With custom queries and output files:

Terminal window
python tools/jgravelle-jdocmunch-mcp/benchmarks/wiki/run_benchmark.py /tmp/jcodemunch-wiki \
--queries "cross repo dependency" "benchmark token" "search scoring" \
--out /tmp/results.md --json /tmp/results.json

Markdown tables with:

  • Corpus summary (file count, bytes, tokens)
  • Full-wiki baseline: baseline tokens vs. jDocMunch tokens per query, savings %, ratio
  • Single-file baseline (conservative): assumes the agent already knows which file to open
  • Per-query detail: target file, matched section, section bytes/tokens, jDocMunch total tokens

The developer-run results at benchmarks/wiki/results_jcodemunch_wiki.md used the jcodemunch-mcp wiki (7 content pages, 68 sections, 29 KB, 7,449 baseline tokens) and reported 82–97% reduction per query vs. full-wiki baseline.


What the narrated case studies report (as reported)

Section titled “What the narrated case studies report (as reported)”
  • Corpus: kubernetes/website docs directory, 1,569 .md files (16 MB), 500 indexed.
  • Sections extracted: 4,355.
  • Index time: 3,352 ms.
  • Five parallel queries at 83–100 ms each.
  • Batch precision retrieval (5 sections in one call): 754 ms.
  • Tokens saved across 5 queries: ~34,222 (as reported by server _meta).
  • Largest single-file reduction: 95,051-byte authentication.md → 863 bytes fetched (110x).
  • Corpus: scipy/doc, 430 files (24 MD + 406 RST), 3.4 MB.
  • Sections extracted: 10,402.
  • Index time: 2,247 ms.
  • 12 domain queries at 129–153 ms each.
  • Corpus: 500 LangChain/LangGraph/LangSmith .mdx files.
  • Before MDX support: 200 files indexed, 699 sections (490 MDX files inaccessible).
  • After MDX support: 500 files indexed, 5,973 sections (+754%).
  • Index time: 5,204 ms (vs ~800 ms for .md-only run).

The tokens_saved value in each _meta response is computed in storage/token_tracker.py::estimate_savings():

def estimate_savings(raw_bytes: int, response_bytes: int) -> int:
return max(0, (raw_bytes - response_bytes) // _BYTES_PER_TOKEN)

Where raw_bytes — as computed in tools/search_sections.py — is the sum of all section content bytes in every document that contributed a result, not just the bytes of sections actually returned:

matched_doc_paths = {r.get("doc_path") for r in results}
raw_bytes = sum(
len(s.get("content", "").encode("utf-8"))
for s in index.sections
if s.get("doc_path") in matched_doc_paths
)

_BYTES_PER_TOKEN = 4. tiktoken (cl100k_base) is used instead if installed.

This formula systematically overstates savings for documents with many sections where only one or a few are relevant to the query.


Live MCP reproduction (narrated case studies)

Section titled “Live MCP reproduction (narrated case studies)”

No automated comparison against the reported figures from the three older case studies is possible.

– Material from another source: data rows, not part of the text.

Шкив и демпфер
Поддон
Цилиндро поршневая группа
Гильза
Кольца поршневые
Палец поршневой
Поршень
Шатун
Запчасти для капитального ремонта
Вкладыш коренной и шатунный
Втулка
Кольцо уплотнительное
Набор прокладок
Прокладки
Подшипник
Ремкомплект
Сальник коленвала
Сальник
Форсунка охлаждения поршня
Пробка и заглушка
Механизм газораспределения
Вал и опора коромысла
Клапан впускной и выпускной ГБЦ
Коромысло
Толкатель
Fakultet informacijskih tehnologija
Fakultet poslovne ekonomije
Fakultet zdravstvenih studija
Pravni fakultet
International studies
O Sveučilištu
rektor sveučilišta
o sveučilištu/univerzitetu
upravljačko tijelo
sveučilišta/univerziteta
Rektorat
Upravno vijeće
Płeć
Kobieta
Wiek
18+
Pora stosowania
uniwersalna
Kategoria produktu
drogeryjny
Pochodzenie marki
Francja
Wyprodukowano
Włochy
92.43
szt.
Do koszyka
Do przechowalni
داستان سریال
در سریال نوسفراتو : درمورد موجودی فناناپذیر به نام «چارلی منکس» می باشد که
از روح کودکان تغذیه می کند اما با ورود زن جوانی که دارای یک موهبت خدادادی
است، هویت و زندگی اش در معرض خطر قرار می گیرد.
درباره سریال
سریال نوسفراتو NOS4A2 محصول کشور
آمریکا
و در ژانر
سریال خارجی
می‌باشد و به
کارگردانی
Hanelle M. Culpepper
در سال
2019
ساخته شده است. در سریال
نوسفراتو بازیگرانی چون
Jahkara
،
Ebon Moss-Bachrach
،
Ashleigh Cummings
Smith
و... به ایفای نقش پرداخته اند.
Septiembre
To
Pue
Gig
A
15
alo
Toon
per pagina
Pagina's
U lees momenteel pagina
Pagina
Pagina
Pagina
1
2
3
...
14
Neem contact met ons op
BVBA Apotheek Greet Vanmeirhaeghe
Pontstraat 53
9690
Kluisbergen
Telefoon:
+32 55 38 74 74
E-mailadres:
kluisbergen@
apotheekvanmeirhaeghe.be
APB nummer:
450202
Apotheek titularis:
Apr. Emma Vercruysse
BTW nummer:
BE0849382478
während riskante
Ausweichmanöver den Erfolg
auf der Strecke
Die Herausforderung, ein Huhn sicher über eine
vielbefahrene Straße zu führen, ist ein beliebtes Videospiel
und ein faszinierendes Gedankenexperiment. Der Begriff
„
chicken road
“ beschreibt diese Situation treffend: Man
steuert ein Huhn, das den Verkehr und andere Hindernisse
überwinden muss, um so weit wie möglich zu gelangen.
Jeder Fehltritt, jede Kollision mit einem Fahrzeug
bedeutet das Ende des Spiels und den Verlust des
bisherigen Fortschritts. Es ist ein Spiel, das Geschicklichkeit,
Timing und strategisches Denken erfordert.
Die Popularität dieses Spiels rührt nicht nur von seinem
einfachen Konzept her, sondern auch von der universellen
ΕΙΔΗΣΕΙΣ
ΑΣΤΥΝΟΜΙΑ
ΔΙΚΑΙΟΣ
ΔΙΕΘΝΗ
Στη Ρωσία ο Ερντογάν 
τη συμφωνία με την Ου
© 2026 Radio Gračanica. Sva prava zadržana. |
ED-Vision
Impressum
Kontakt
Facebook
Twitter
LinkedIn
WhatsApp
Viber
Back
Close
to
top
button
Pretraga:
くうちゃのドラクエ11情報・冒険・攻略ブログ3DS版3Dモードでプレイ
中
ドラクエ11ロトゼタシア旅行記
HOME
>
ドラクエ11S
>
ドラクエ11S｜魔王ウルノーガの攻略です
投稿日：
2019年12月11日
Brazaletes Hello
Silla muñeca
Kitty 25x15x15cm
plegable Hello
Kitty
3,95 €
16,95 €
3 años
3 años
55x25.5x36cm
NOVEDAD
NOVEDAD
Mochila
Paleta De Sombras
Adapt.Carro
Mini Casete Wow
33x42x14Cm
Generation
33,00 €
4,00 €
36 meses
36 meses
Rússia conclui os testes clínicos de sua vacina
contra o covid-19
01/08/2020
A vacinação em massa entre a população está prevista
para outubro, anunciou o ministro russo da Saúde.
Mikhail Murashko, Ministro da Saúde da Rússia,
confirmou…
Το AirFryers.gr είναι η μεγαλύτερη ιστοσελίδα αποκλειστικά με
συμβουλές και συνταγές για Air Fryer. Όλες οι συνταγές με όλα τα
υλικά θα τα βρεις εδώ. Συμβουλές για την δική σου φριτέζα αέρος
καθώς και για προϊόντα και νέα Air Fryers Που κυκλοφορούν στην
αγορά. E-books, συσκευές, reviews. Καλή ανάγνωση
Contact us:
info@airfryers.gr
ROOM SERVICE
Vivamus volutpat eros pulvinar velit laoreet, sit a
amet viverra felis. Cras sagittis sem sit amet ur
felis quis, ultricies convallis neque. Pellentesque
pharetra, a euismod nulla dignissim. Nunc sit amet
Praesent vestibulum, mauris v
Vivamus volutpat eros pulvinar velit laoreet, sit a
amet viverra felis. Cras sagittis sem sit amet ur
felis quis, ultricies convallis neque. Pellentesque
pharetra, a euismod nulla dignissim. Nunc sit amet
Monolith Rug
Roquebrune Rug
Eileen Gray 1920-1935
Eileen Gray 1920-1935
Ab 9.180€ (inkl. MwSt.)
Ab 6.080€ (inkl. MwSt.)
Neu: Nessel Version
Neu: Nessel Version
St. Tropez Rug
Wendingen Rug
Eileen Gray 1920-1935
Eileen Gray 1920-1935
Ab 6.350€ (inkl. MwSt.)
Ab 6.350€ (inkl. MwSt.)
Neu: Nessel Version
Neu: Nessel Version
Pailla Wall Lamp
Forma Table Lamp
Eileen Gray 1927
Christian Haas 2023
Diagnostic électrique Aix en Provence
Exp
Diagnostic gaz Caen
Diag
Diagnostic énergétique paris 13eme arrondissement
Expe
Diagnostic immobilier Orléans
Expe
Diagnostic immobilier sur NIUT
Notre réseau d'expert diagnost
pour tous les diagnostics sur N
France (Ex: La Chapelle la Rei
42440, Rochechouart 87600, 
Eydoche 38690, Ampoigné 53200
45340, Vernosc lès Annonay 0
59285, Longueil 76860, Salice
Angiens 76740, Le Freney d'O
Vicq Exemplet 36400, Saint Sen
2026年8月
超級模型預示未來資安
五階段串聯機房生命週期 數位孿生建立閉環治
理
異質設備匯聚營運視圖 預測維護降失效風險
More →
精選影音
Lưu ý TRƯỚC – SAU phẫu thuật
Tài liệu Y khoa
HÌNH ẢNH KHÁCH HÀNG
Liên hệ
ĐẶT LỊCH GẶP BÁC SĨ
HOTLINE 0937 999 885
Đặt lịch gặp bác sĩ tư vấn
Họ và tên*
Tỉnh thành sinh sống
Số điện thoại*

The closest approximation:

  1. Install jdocmunch-mcp:
Terminal window
pip install jdocmunch-mcp
  1. Index a public documentation corpus (Kubernetes docs example):
Terminal window
# Start MCP server, then via MCP client:
# index_repo(repo="kubernetes/website", subdir="content/en/docs", max_files=500)
  1. Run the five Kubernetes queries manually via search_sections, record _meta.tokens_saved and _meta.latency_ms.
  2. Run batch precision retrieval via get_sections with the section IDs from step 3.

No fixture dataset or expected-output assertions exist for these older benchmarks.


The wiki harness (run_benchmark.py) is reproducible by any external party with pip install tiktoken and a cloned wiki. It is the first independently runnable benchmark in this tool. However, its offline section parser is a simplified approximation of the production code path, and its search scoring differs from the server’s weighted multi-field algorithm. Results will be directionally correct but not identical to what a live MCP session would produce.

The three older case studies and the TOKEN_SAVINGS.md figures (97–98%) remain unverifiable without the original corpora, exact query set, and server state used in measurement. The server’s savings accounting inflates numbers relative to what an agent would actually consume. Treat those figures as illustrative upper bounds, not reproducible measurements.